- Goal of the exercise -
Send back the records exactly as written, with no images.

- Task input -
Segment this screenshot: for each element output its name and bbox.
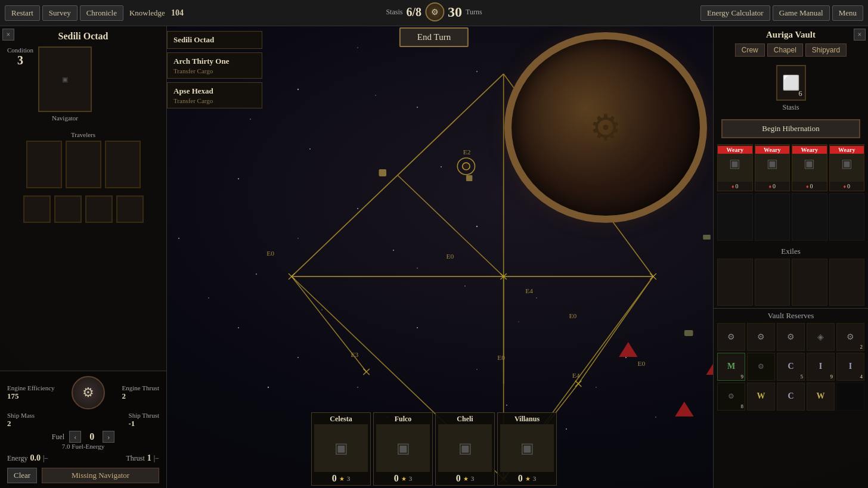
location-item-apse[interactable]: Apse Hexad Transfer Cargo bbox=[167, 82, 262, 108]
crew-card-6 bbox=[755, 193, 790, 240]
char-sub-villanus: 3 bbox=[533, 475, 537, 482]
vault-item-12[interactable]: W bbox=[747, 383, 775, 411]
char-star-villanus: ★ bbox=[525, 475, 531, 482]
vault-item-9[interactable]: I9 bbox=[807, 353, 835, 381]
char-val-cheli: 0 bbox=[456, 473, 461, 484]
clear-button[interactable]: Clear bbox=[7, 468, 37, 483]
vault-item-11[interactable]: ⚙8 bbox=[717, 383, 745, 411]
chronicle-button[interactable]: Chronicle bbox=[80, 5, 123, 21]
char-star-celesta: ★ bbox=[339, 475, 345, 482]
svg-text:E0: E0 bbox=[637, 360, 645, 367]
vault-item-2[interactable]: ⚙ bbox=[747, 323, 775, 351]
char-star-fulco: ★ bbox=[401, 475, 407, 482]
menu-button[interactable]: Menu bbox=[832, 5, 863, 21]
vault-item-10[interactable]: I4 bbox=[836, 353, 864, 381]
svg-rect-78 bbox=[379, 169, 387, 176]
ship-thrust-label: Ship Thrust bbox=[129, 412, 159, 419]
char-card-cheli[interactable]: Cheli ▣ 0 ★ 3 bbox=[435, 412, 495, 486]
traveler-slot-2 bbox=[66, 141, 101, 188]
fuel-increase-button[interactable]: › bbox=[103, 431, 114, 443]
crew-card-5 bbox=[717, 193, 753, 240]
game-manual-button[interactable]: Game Manual bbox=[773, 5, 830, 21]
crew-card-1[interactable]: Weary ▣ ♦0 bbox=[717, 144, 753, 191]
traveler-slot-3 bbox=[105, 141, 141, 188]
char-val-villanus: 0 bbox=[518, 473, 523, 484]
vault-item-6[interactable]: M9 bbox=[717, 353, 745, 381]
fuel-value: 0 bbox=[86, 431, 98, 442]
stasis-display: ⬜ 6 Stasis bbox=[714, 60, 868, 117]
svg-text:E0: E0 bbox=[446, 253, 454, 260]
travelers-label: Travelers bbox=[7, 131, 159, 138]
fuel-decrease-button[interactable]: ‹ bbox=[69, 431, 81, 443]
char-val-celesta: 0 bbox=[332, 473, 337, 484]
extra-slots bbox=[0, 191, 166, 228]
vault-item-1[interactable]: ⚙ bbox=[717, 323, 745, 351]
stasis-count: 6 bbox=[799, 89, 802, 98]
location-name-arch: Arch Thirty One bbox=[173, 57, 256, 66]
char-stats-celesta: 0 ★ 3 bbox=[332, 472, 351, 485]
energy-value: 0.0 bbox=[30, 453, 41, 462]
crew-card-4[interactable]: Weary ▣ ♦0 bbox=[829, 144, 865, 191]
location-item-sedili[interactable]: Sedili Octad bbox=[167, 31, 262, 49]
left-panel-close-button[interactable]: × bbox=[2, 29, 14, 41]
end-turn-button[interactable]: End Turn bbox=[399, 27, 469, 47]
crew-stat-1: ♦0 bbox=[730, 182, 740, 191]
location-action-arch: Transfer Cargo bbox=[173, 67, 256, 74]
svg-line-48 bbox=[578, 276, 653, 384]
svg-marker-81 bbox=[675, 402, 693, 416]
engine-efficiency-label: Engine Efficiency bbox=[7, 384, 55, 391]
vault-item-13[interactable]: C bbox=[777, 383, 805, 411]
crew-card-3[interactable]: Weary ▣ ♦0 bbox=[792, 144, 827, 191]
crew-portrait-icon-2: ▣ bbox=[767, 156, 778, 170]
svg-rect-83 bbox=[684, 330, 693, 336]
exile-slot-2 bbox=[755, 259, 790, 306]
stat-icon-4: ♦ bbox=[843, 184, 846, 189]
chapel-tab[interactable]: Chapel bbox=[767, 43, 803, 57]
crew-card-2[interactable]: Weary ▣ ♦0 bbox=[755, 144, 790, 191]
navigator-label: Navigator bbox=[39, 114, 91, 122]
vault-item-4[interactable]: ◈ bbox=[807, 323, 835, 351]
ship-stats-row: Ship Mass 2 Ship Thrust -1 bbox=[7, 412, 159, 428]
char-card-villanus[interactable]: Villanus ▣ 0 ★ 3 bbox=[497, 412, 557, 486]
vault-item-8[interactable]: C5 bbox=[777, 353, 805, 381]
crew-tab[interactable]: Crew bbox=[735, 43, 765, 57]
char-card-celesta[interactable]: Celesta ▣ 0 ★ 3 bbox=[311, 412, 371, 486]
extra-slot-4 bbox=[116, 195, 144, 223]
location-item-arch[interactable]: Arch Thirty One Transfer Cargo bbox=[167, 52, 262, 79]
begin-hibernation-button[interactable]: Begin Hibernation bbox=[721, 119, 860, 138]
top-bar: Restart Survey Chronicle Knowledge 104 S… bbox=[0, 0, 868, 26]
survey-button[interactable]: Survey bbox=[42, 5, 78, 21]
auriga-tabs: Crew Chapel Shipyard bbox=[714, 43, 868, 60]
stasis-fraction: 6/8 bbox=[406, 5, 421, 19]
missing-navigator-label: Missing Navigator bbox=[42, 468, 159, 483]
fuel-row: Fuel ‹ 0 › bbox=[7, 431, 159, 443]
vault-item-3[interactable]: ⚙ bbox=[777, 323, 805, 351]
vault-item-7[interactable]: ⚙ bbox=[747, 353, 775, 381]
svg-rect-79 bbox=[466, 175, 472, 181]
stasis-text: Stasis bbox=[782, 103, 799, 112]
char-name-cheli: Cheli bbox=[457, 413, 473, 424]
right-panel-close-button[interactable]: × bbox=[854, 29, 866, 41]
vault-item-14[interactable]: W bbox=[807, 383, 835, 411]
crew-stat-4: ♦0 bbox=[842, 182, 851, 191]
energy-label: Energy bbox=[7, 454, 27, 462]
restart-button[interactable]: Restart bbox=[5, 5, 40, 21]
stat-icon-1: ♦ bbox=[731, 184, 734, 189]
svg-point-77 bbox=[463, 163, 470, 170]
knowledge-value: 104 bbox=[171, 8, 184, 18]
bottom-stats: Energy 0.0 |− Thrust 1 |− bbox=[7, 450, 159, 465]
shipyard-tab[interactable]: Shipyard bbox=[805, 43, 847, 57]
char-stats-fulco: 0 ★ 3 bbox=[394, 472, 413, 485]
extra-slot-1 bbox=[23, 195, 51, 223]
energy-calculator-button[interactable]: Energy Calculator bbox=[700, 5, 770, 21]
vault-item-5[interactable]: ⚙2 bbox=[836, 323, 864, 351]
char-sub-cheli: 3 bbox=[471, 475, 475, 482]
auriga-title: Auriga Vault bbox=[714, 26, 868, 43]
svg-text:E0: E0 bbox=[569, 312, 576, 319]
condition-box: Condition 3 bbox=[7, 46, 33, 67]
exiles-label: Exiles bbox=[717, 247, 864, 256]
crew-stat-2: ♦0 bbox=[767, 182, 777, 191]
bottom-bar: Clear Missing Navigator bbox=[7, 465, 159, 483]
exiles-section: Exiles bbox=[714, 244, 868, 308]
char-card-fulco[interactable]: Fulco ▣ 0 ★ 3 bbox=[373, 412, 433, 486]
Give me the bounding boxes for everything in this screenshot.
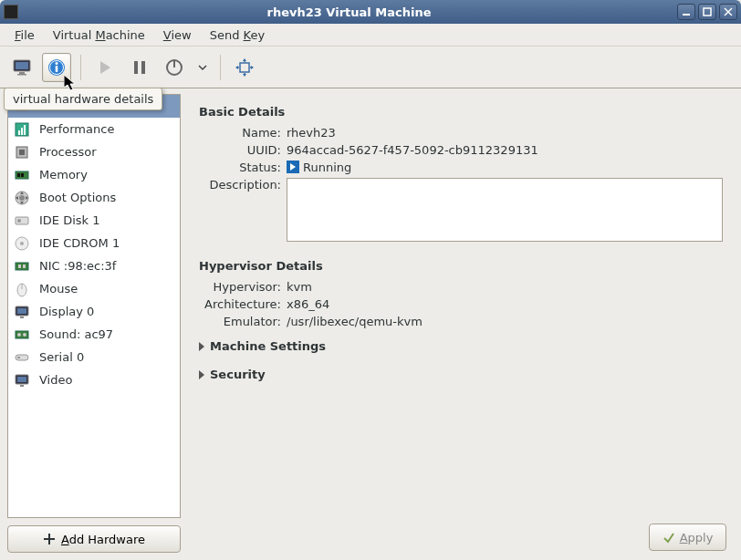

- Exercise output -
Segment this screenshot: for each element output its name and bbox.
location-item-apse[interactable]: Apse Hexad Transfer Cargo bbox=[167, 82, 262, 108]
crew-card-6 bbox=[755, 193, 790, 240]
char-sub-villanus: 3 bbox=[533, 475, 537, 482]
vault-item-12[interactable]: W bbox=[747, 383, 775, 411]
char-star-villanus: ★ bbox=[525, 475, 531, 482]
vault-item-9[interactable]: I9 bbox=[807, 353, 835, 381]
char-val-cheli: 0 bbox=[456, 473, 461, 484]
clear-button[interactable]: Clear bbox=[7, 468, 37, 483]
vault-item-11[interactable]: ⚙8 bbox=[717, 383, 745, 411]
chronicle-button[interactable]: Chronicle bbox=[80, 5, 123, 21]
char-star-celesta: ★ bbox=[339, 475, 345, 482]
svg-text:E0: E0 bbox=[637, 360, 645, 367]
vault-item-2[interactable]: ⚙ bbox=[747, 323, 775, 351]
char-star-fulco: ★ bbox=[401, 475, 407, 482]
menu-button[interactable]: Menu bbox=[832, 5, 863, 21]
vault-item-10[interactable]: I4 bbox=[836, 353, 864, 381]
svg-rect-78 bbox=[379, 169, 387, 176]
ship-thrust-label: Ship Thrust bbox=[129, 412, 159, 419]
char-card-cheli[interactable]: Cheli ▣ 0 ★ 3 bbox=[435, 412, 495, 486]
traveler-slot-2 bbox=[66, 141, 101, 188]
fuel-increase-button[interactable]: › bbox=[103, 431, 114, 443]
crew-card-5 bbox=[717, 193, 753, 240]
game-manual-button[interactable]: Game Manual bbox=[773, 5, 830, 21]
crew-card-1[interactable]: Weary ▣ ♦0 bbox=[717, 144, 753, 191]
traveler-slot-3 bbox=[105, 141, 141, 188]
char-val-villanus: 0 bbox=[518, 473, 523, 484]
vault-item-6[interactable]: M9 bbox=[717, 353, 745, 381]
fuel-value: 0 bbox=[86, 431, 98, 442]
stasis-display: ⬜ 6 Stasis bbox=[714, 60, 868, 117]
svg-text:E0: E0 bbox=[446, 253, 454, 260]
travelers-label: Travelers bbox=[7, 131, 159, 138]
fuel-decrease-button[interactable]: ‹ bbox=[69, 431, 81, 443]
char-val-celesta: 0 bbox=[332, 473, 337, 484]
extra-slots bbox=[0, 191, 166, 228]
vault-item-1[interactable]: ⚙ bbox=[717, 323, 745, 351]
stasis-count: 6 bbox=[799, 89, 802, 98]
location-name-arch: Arch Thirty One bbox=[173, 57, 256, 66]
char-stats-celesta: 0 ★ 3 bbox=[332, 472, 351, 485]
energy-value: 0.0 bbox=[30, 453, 41, 462]
crew-card-4[interactable]: Weary ▣ ♦0 bbox=[829, 144, 865, 191]
location-item-sedili[interactable]: Sedili Octad bbox=[167, 31, 262, 49]
left-panel-close-button[interactable]: × bbox=[2, 29, 14, 41]
end-turn-button[interactable]: End Turn bbox=[399, 27, 469, 47]
crew-stat-1: ♦0 bbox=[730, 182, 740, 191]
location-action-arch: Transfer Cargo bbox=[173, 67, 256, 74]
svg-line-48 bbox=[578, 276, 653, 384]
svg-marker-81 bbox=[675, 402, 693, 416]
engine-efficiency-label: Engine Efficiency bbox=[7, 384, 55, 391]
vault-item-13[interactable]: C bbox=[777, 383, 805, 411]
crew-card-3[interactable]: Weary ▣ ♦0 bbox=[792, 144, 827, 191]
crew-portrait-icon-2: ▣ bbox=[767, 156, 778, 170]
svg-rect-83 bbox=[684, 330, 693, 336]
exile-slot-2 bbox=[755, 259, 790, 306]
stat-icon-4: ♦ bbox=[843, 184, 846, 189]
chapel-tab[interactable]: Chapel bbox=[767, 43, 803, 57]
crew-card-2[interactable]: Weary ▣ ♦0 bbox=[755, 144, 790, 191]
navigator-label: Navigator bbox=[39, 114, 91, 122]
vault-item-4[interactable]: ◈ bbox=[807, 323, 835, 351]
ship-stats-row: Ship Mass 2 Ship Thrust -1 bbox=[7, 412, 159, 428]
char-card-villanus[interactable]: Villanus ▣ 0 ★ 3 bbox=[497, 412, 557, 486]
vault-item-8[interactable]: C5 bbox=[777, 353, 805, 381]
crew-tab[interactable]: Crew bbox=[735, 43, 765, 57]
char-card-celesta[interactable]: Celesta ▣ 0 ★ 3 bbox=[311, 412, 371, 486]
extra-slot-4 bbox=[116, 195, 144, 223]
location-item-arch[interactable]: Arch Thirty One Transfer Cargo bbox=[167, 52, 262, 79]
begin-hibernation-button[interactable]: Begin Hibernation bbox=[721, 119, 860, 138]
top-bar: Restart Survey Chronicle Knowledge 104 S… bbox=[0, 0, 868, 26]
survey-button[interactable]: Survey bbox=[42, 5, 78, 21]
auriga-tabs: Crew Chapel Shipyard bbox=[714, 43, 868, 60]
stasis-fraction: 6/8 bbox=[406, 5, 421, 19]
missing-navigator-label: Missing Navigator bbox=[42, 468, 159, 483]
fuel-row: Fuel ‹ 0 › bbox=[7, 431, 159, 443]
vault-item-3[interactable]: ⚙ bbox=[777, 323, 805, 351]
vault-item-7[interactable]: ⚙ bbox=[747, 353, 775, 381]
svg-rect-79 bbox=[466, 175, 472, 181]
stasis-text: Stasis bbox=[782, 103, 799, 112]
char-name-cheli: Cheli bbox=[457, 413, 473, 424]
right-panel-close-button[interactable]: × bbox=[854, 29, 866, 41]
vault-item-14[interactable]: W bbox=[807, 383, 835, 411]
crew-stat-4: ♦0 bbox=[842, 182, 851, 191]
energy-label: Energy bbox=[7, 454, 27, 462]
restart-button[interactable]: Restart bbox=[5, 5, 40, 21]
stat-icon-1: ♦ bbox=[731, 184, 734, 189]
svg-point-77 bbox=[463, 163, 470, 170]
knowledge-value: 104 bbox=[171, 8, 184, 18]
bottom-stats: Energy 0.0 |− Thrust 1 |− bbox=[7, 450, 159, 465]
shipyard-tab[interactable]: Shipyard bbox=[805, 43, 847, 57]
char-stats-fulco: 0 ★ 3 bbox=[394, 472, 413, 485]
extra-slot-1 bbox=[23, 195, 51, 223]
energy-calculator-button[interactable]: Energy Calculator bbox=[700, 5, 770, 21]
vault-item-5[interactable]: ⚙2 bbox=[836, 323, 864, 351]
char-sub-cheli: 3 bbox=[471, 475, 475, 482]
auriga-title: Auriga Vault bbox=[714, 26, 868, 43]
svg-text:E0: E0 bbox=[569, 312, 576, 319]
condition-box: Condition 3 bbox=[7, 46, 33, 67]
exiles-label: Exiles bbox=[717, 247, 864, 256]
crew-stat-2: ♦0 bbox=[767, 182, 777, 191]
bottom-bar: Clear Missing Navigator bbox=[7, 465, 159, 483]
exiles-section: Exiles bbox=[714, 244, 868, 308]
char-card-fulco[interactable]: Fulco ▣ 0 ★ 3 bbox=[373, 412, 433, 486]
Give me the bounding boxes for everything in this screenshot.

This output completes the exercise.